1. 1526.
    +22
    3 şubat 1216: öğle namazı çıkışında kukuletalı, pelerinli biri yolumu kesti. Eliyle gel işareti yaptı. Baktım bizim deli ibrağam. 'hayrola ibrağam' dedim, 'ağam tebdili kıyafetim, takip et' dedi. Merak ettim, düştüm peşine. Bir miktar yürüdük, güney duvarına kadar geldik. Sonra doğuya kara ormana doğru gittik. Hava kararmaya başladı. inceden tırstım, takıldım delinin peşine gidiyorum, tutsa bir köşeye çekse yardımıma gelen olmaz. 'ibrağam de hele nereye gidiyoruz' diye sordum, 'ağam çok seveceksin, çok hoşuna gidecek' dedi sonra gülmeye başladı. Aklıma geçen sene gördüğüm rüya geldi, iliklerime kadar titredim. Dağın başında deliyle bir başıma, şimdi ıssız bir yamaca kamp kurduk. ibrağam dal toplamaya gitti. Korkudan yatamıyorum. Sırtımı ağaca dayayıp oturdum, belime de kuşağı kat kat bağladım.

    4 şubat 1216: ağacın dibinde uyuyakalmışım, sabah ibrağamın dürtmesi ile uyandım. Hemen kılıca davrandım, ibrağam 'seher vaktidir ağam, namaz eda vaktidir, hem sabah ayazında açıkta yatmak cırcır eder' dedi. Kuşağa baktım bağladığım gibi duruyor. Yola koyulduk. Öğleye doğru bir açıklığa geldik. ibrağam durdu, 'ağam sıkı dur, şimdi sana tayyar babayı gõsterecem' dedi. Yürümekten takatim kalmamış, çaresiz babayı göstermesini bekledim. Bu ağaç dallarından örülü bir tepeciğe çıktı, dalları sağa sola atmaya başladı. Alttan tahta bir sandık göründü. Ancak tekerleri var idi. Üzerinde yanlamasına uzun bir kütük konmuştu. 'ibrağam de hele nedir bu' dedim. 'tayyardır ağam' dedi. bir gevşedim, bir rahatladım ki anlatamam. 'tayyar baba bu mu' dedim. ibrağam 'moğol kafirinin ardından çok düşündüm, rüyanızdaki daş kalaları altetmek içün bize enişteden daha kuvvetli bu tayyarlar lazım.' dedi. En esnek ağaçlar bu ormanda imüş, o sebeple gizliden burada çalışır imüş. ibrağam gibi on adamım ola idi kafiri hallaç pamuğu gibi atar idik.

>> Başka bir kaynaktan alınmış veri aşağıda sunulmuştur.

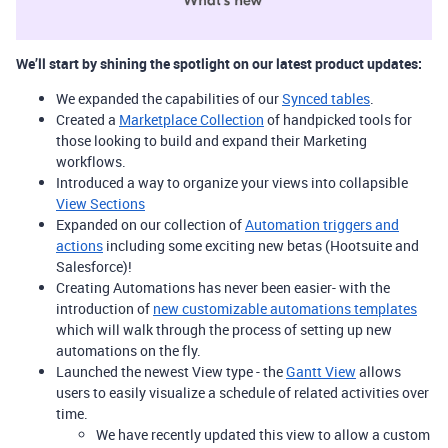
We’ll start by shining the spotlight on our latest product updates:
We expanded the capabilities of our
Synced tables
.
Created a
Marketplace Collection
of handpicked tools for
those looking to build and expand their Marketing
workflows.
Introduced a way to organize your views into collapsible
View Sections
Expanded on our collection of
Automation triggers and
actions
including some exciting new betas (Hootsuite and
Salesforce)!
Creating Automations has never been easier- with the
introduction of
new customizable automations templates
which will walk through the process of setting up new
automations on the fly.
Launched the newest View type - the
Gantt View
allows
users to easily visualize a schedule of related activities over
time.
We have recently updated this view to allow a custom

    7 şubat 1216: yemişliye geri döndüm. Tayyar'ı gizli tutma kararı aldık. ibrağam daş attırabilse de hareket ettiremediğini söyledi. 'bunun daha büyüklerini yap ibrağam' dedim. Hareket sorununu çõzerse yapacakmış. 'ağam bu pıroto tiptir' dedi. Tebessüm ettim 'sen nasıl diyorsan o tiptir ibrağam' dedim. Meczup.

    10 şubat 1216: aksakallarla kurultay'ı toplama emri verdim. Gene kuzey çayırlıktaki keçi yünü çadırda toplandık. Kokudan, sıcaktan Nevrim döndü. 'Allah aşkına bir yıkanın öyle gelin, sarımsağı kim yedi, elli çeşit hacı esansı kokuyor yapmayın eylemeyin' derken kendimden geçmişim.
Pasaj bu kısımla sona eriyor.